Members of Congress and a coalition of social justice and civil rights groups are calling on President Joe Biden to use his executive powers to address a host of racial justice issues ahead of the 2024 election.
In a letter sent to the White House on President’s Day, U.S. Reps. Barbara Lee, D-Calif., Sheila Jackson Lee, D-Texas, Cori Bush, D-Mo., and Jamaal Bowman, D-N.Y., urged Biden to use his executive powers to advance the movement for reparations, safeguard Black history, and protect voting rights, among other requests.
The progressive House members were joined in solidarity with 200 organizations, led by the National Black Justice Coalition, United by Equity, and Black Music Action Coalition.
“For far too long, the scars and trauma of racial inequity have marred the United States and hindered our nation’s progress,” read the letter. “Our collective history necessitates rectifying the wrongs of the past and present, forging a future where equity and justice are lived realities for all.”

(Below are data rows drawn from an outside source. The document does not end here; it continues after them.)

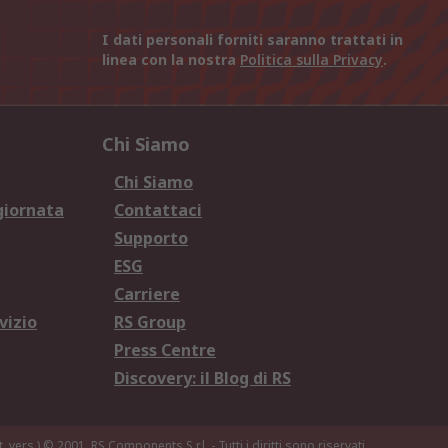
I dati personali forniti saranno trattati in
linea con la nostra
Politica sulla Privacy
.
Chi Siamo
Chi Siamo
giornata
Contattaci
Supporto
ESG
Carriere
vizio
RS Group
Press Centre
Discovery: il Blog di RS
. vers.)
© 2001, RS Components S.r.l. - Tutti i diritti sono riservati.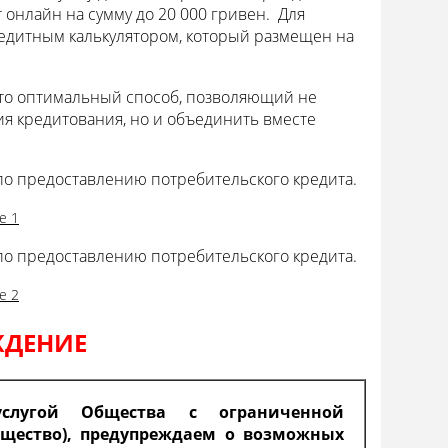
 онлайн на сумму до 20 000 гривен. Для
редитным калькулятором, который размещен на
 это оптимальный способ, позволяющий не
ия кредитования, но и объединить вместе
по предоставлению потребительского кредита.
е 1
по предоставлению потребительского кредита.
е 2
ЖДЕНИЕ
слугой Общества с ограниченной
бщество), предупреждаем о возможных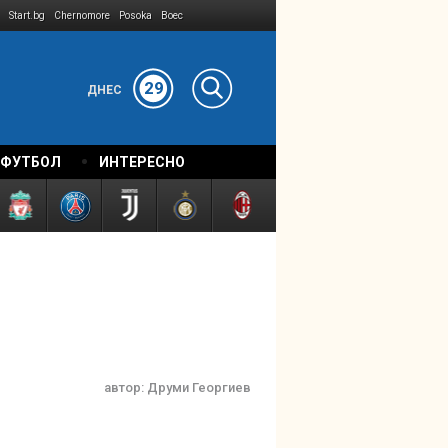
Start.bg
Chernomore
Posoka
Boec
29
ДНЕС
 ФУТБОЛ
ИНТЕРЕСНО
автор:
Друми Георгиев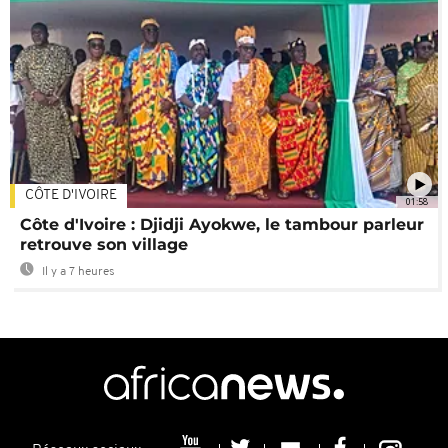
CÔTE D'IVOIRE
01:58
Côte d'Ivoire : Djidji Ayokwe, le tambour parleur
retrouve son village
Il y a 7 heures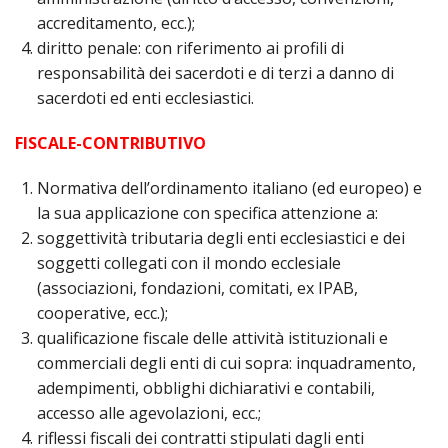
accreditamento, ecc.);
LAI
diritto penale: con riferimento ai profili di
PRO
responsabilità dei sacerdoti e di terzi a danno di
SOC
sacerdoti ed enti ecclesiastici.
E
LAV
FISCALE-CONTRIBUTIVO
PRO
E
Normativa dell’ordinamento italiano (ed europeo) e
SOS
la sua applicazione con specifica attenzione a:
ECO
soggettività tributaria degli enti ecclesiastici e dei
ALL
CHI
soggetti collegati con il mondo ecclesiale
CAT
(associazioni, fondazioni, comitati, ex IPAB,
cooperative, ecc.);
UFF
qualificazione fiscale delle attività istituzionali e
PER
I
commerciali degli enti di cui sopra: inquadramento,
PEL
adempimenti, obblighi dichiarativi e contabili,
accesso alle agevolazioni, ecc.;
UFF
PER
riflessi fiscali dei contratti stipulati dagli enti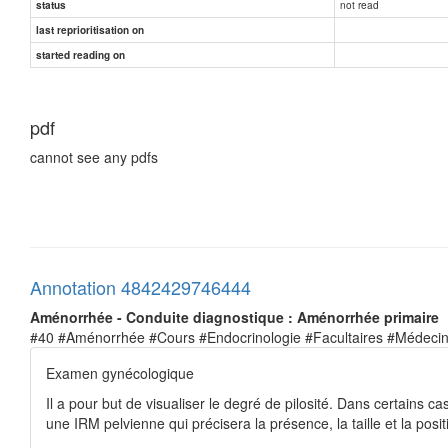
not read
status
last reprioritisation on
started reading on
pdf
cannot see any pdfs
Annotation 4842429746444
Aménorrhée - Conduite diagnostique : Aménorrhée primaire
#40 #Aménorrhée #Cours #Endocrinologie #Facultaires #Médeci
Examen gynécologique
Il a pour but de visualiser le degré de pilosité. Dans certains c
une IRM pelvienne qui précisera la présence, la taille et la posi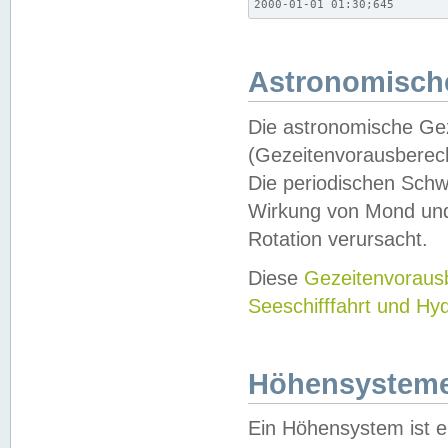
2000-01-01 01:30;645
Astronomische
Die astronomische Gez
(Gezeitenvorausberec
Die periodischen Schw
Wirkung von Mond und
Rotation verursacht.
Diese
Gezeitenvorau
Seeschifffahrt und Hy
Höhensystem
Ein Höhensystem ist e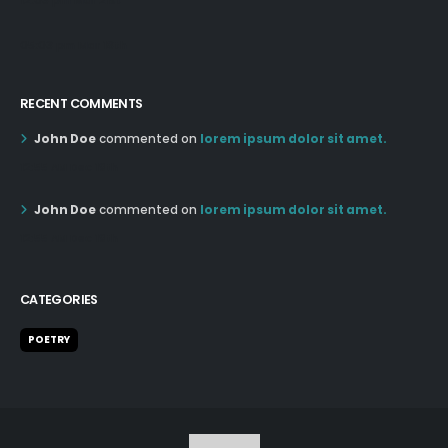
12:03 pm Mar 21st
05:03 pm Mar 18th
RECENT COMMENTS
John Doe
commented on
lorem ipsum dolor sit amet.
12:55 AM Dec 19th
John Doe
commented on
lorem ipsum dolor sit amet.
12:55 AM Dec 19th
CATEGORIES
POETRY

The correspondence includes a list of legislation and resolutions introduced by Democrats in Congress that Republican lawmakers have stalled. The bills include H.R. 40, which would create a reparations commission to study the impacts of U.S. slavery and a companion resolution that would establish a U.S. Commission on Truth, Racial Healing, and Transformation. It includes other bills like a resolution recognizing “Banned Books Week,” the “African American History Act” to preserve Black history and culture, and comprehensive voting rights legislation named after the late civil rights leader U.S. Rep. John R. Lewis.
Reps. Lee, Jackson Lee, Bush, and Bowman, along with the hundreds of social and civil rights organizations, said the array of legislation was “historic” and required “robust support and decisive executive action to move from potential to reality.”